Mattel Downgraded on Increasing Costs

Jun.22.10 | About: Mattel, Inc. (MAT)

We recently downgraded our rating for Mattel Inc. (NASDAQ:MAT) from Outperform to Neutral, primarily due to escalating input costs, an adverse impact of a weakening euro and continued weakness in the global economy.

First-Quarter Results Ahead of Estimates

Mattel’s first-quarter earnings of 7 cents per share were ahead of the Zacks Consensus Estimate for a loss of 2 cents per share.

Worldwide net sales for the toy company increased 12% from the prior-year quarter to $880.1 million. Both U.S. and international gross sales increased 12% year over year. Gross margin was 49.1%, up 510 basis points from the prior-year period.

The better-than-expected results were primarily driven by strong sales of its core brands. The company is also focused on controlling expenses.

Outlook for 2010

Management emphasized that raw material cost pressures and rising Chinese labor rates will pose challenges to gross margin in the second half of 2010, but it will be partially offset by some price increases.

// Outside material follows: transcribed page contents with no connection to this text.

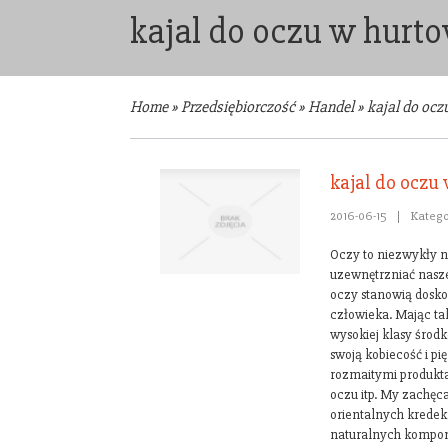
kajal do oczu w hurt
Home
»
Przedsiębiorczość
»
Handel
»
kajal do oc
kajal do oczu
2016-06-15
|
Katego
Oczy to niezwykły n
uzewnętrzniać nasze
oczy stanowią dosk
człowieka. Mając t
wysokiej klasy środ
swoją kobiecość i pi
rozmaitymi produkta
oczu itp. My zachęc
orientalnych kredek
naturalnych kompon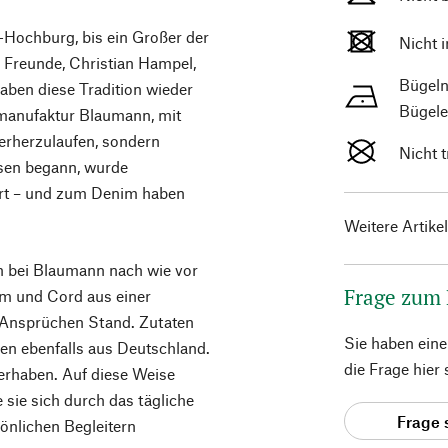
-Hochburg, bis ein Großer der
Nicht 
r Freunde, Christian Hampel,
Bügeln
aben diese Tradition wieder
Bügele
manufaktur Blaumann, mit
erherzulaufen, sondern
Nicht 
sen begann, wurde
rt – und zum Denim haben
Weitere Artike
h bei Blaumann nach wie vor
Frage zum
im und Cord aus einer
 Ansprüchen Stand. Zutaten
Sie haben ein
en ebenfalls aus Deutschland.
die Frage hier
 erhaben. Auf diese Weise
 sie sich durch das tägliche
Frage 
önlichen Begleitern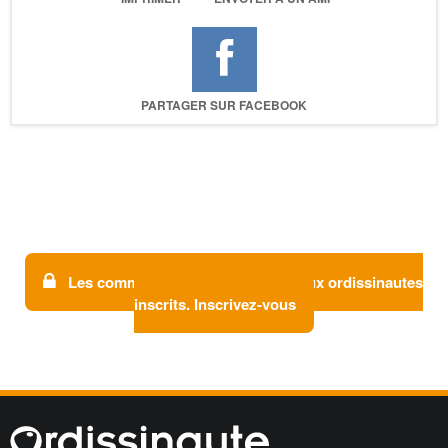
PARTAGER SUR FACEBOOK
Les commentaires sont réservés aux ordissinautes
inscrits. Inscrivez-vous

Management expects to reduce costs in the range of $180 to $200 million and is on track to deliver the same by the end of fiscal 2010.

Downgraded to Neutral

We believe Mattel’s ability to deliver growth in both revenue and earnings per share is based on broad-based strength across the company's core brand product portfolio and benefits from cost containment. Moreover, Mattel has an industry leading position, a strong balance sheet and a solid product line. Its focus on top-line growth, margin expansion and cash conservation also bodes well.

However, Mattel faces raw material cost pressures. Plus, an increase in labor cost may further pose a drag on the stock. It will also likely face foreign currency headwinds during the second half of 2010 primarily due to a weakening euro.

Additionally, competition from private label toys and the video game industry is increasing. Furthermore, the toy business is seasonal, with a large percentage of revenue, earnings and cash flow coming from the holiday season in the fourth quarter of a year. Therefore, we are downgrading the stock from Outperform to Neutral.